TASK ITEM: Say how many of the lines below include the word "innen", and write nothing else.

DATA:
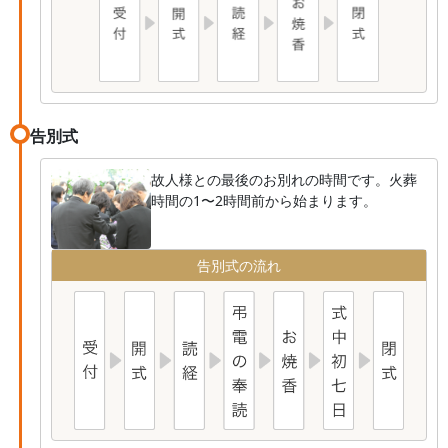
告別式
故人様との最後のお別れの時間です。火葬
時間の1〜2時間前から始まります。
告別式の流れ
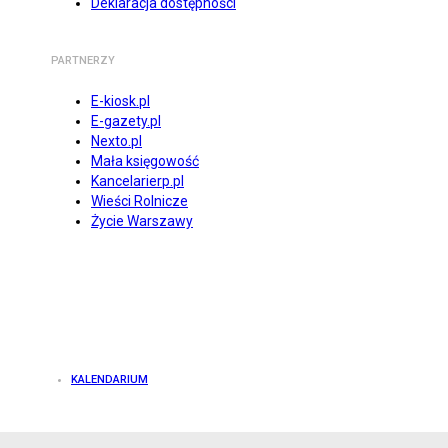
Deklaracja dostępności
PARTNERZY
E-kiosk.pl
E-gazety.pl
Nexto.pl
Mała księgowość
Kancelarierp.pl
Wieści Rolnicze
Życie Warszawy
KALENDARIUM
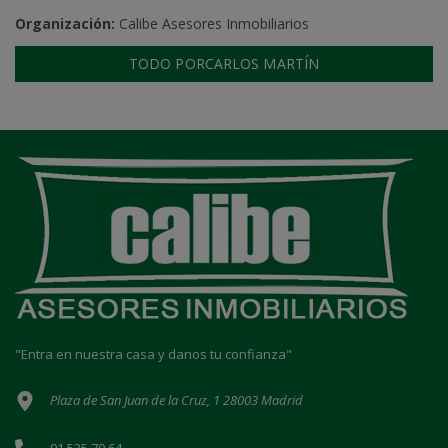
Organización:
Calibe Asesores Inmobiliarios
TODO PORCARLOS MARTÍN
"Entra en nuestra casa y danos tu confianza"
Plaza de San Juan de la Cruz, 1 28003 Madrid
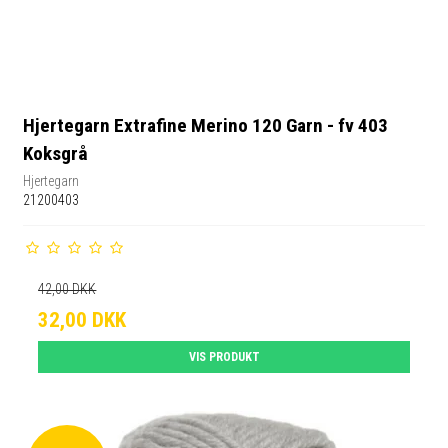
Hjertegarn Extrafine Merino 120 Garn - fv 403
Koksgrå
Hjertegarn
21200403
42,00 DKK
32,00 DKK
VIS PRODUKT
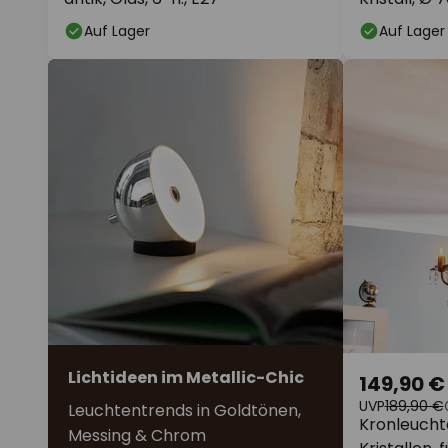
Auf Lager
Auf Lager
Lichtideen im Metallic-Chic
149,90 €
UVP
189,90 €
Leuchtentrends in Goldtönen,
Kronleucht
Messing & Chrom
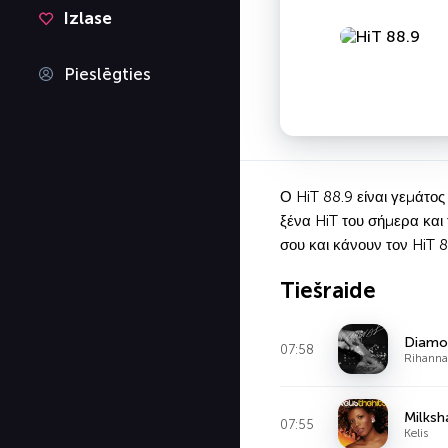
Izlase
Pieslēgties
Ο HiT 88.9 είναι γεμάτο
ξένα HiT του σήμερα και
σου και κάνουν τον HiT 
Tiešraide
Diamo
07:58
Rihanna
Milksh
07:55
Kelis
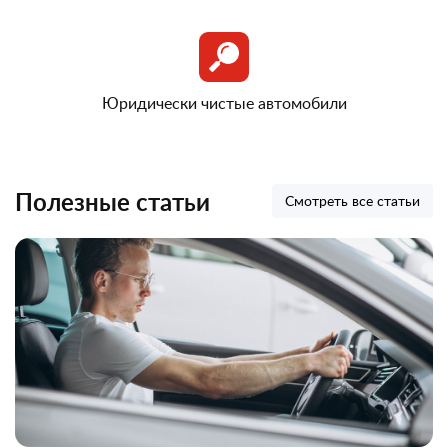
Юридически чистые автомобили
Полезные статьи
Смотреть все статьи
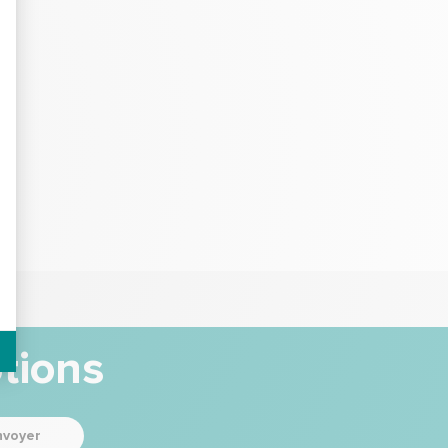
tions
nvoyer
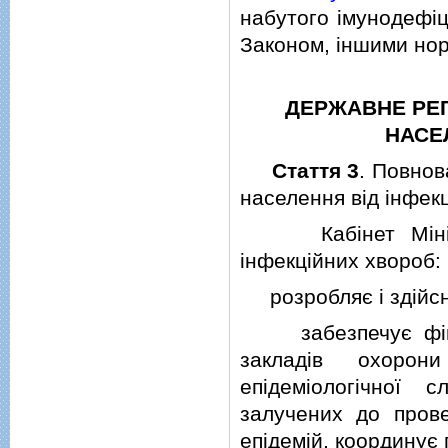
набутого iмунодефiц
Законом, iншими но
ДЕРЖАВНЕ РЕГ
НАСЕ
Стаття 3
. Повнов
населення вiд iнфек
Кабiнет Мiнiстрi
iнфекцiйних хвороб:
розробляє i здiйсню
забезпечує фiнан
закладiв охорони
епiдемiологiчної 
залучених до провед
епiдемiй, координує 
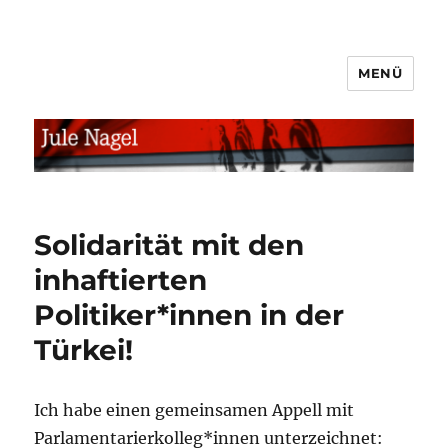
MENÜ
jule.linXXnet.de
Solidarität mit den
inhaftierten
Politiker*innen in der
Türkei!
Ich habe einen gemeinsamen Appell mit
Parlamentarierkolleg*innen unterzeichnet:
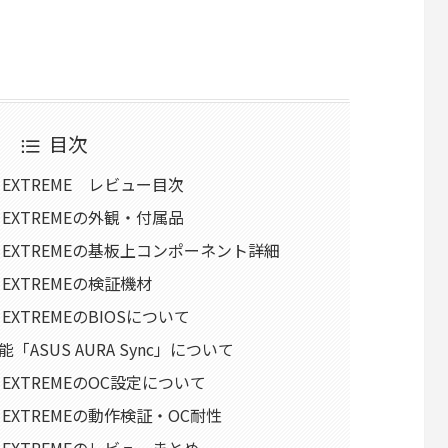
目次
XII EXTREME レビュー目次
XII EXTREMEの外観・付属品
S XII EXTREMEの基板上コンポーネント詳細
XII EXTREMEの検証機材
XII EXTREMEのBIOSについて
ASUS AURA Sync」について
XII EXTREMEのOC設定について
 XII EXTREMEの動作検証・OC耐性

TASK SOLUTION: 2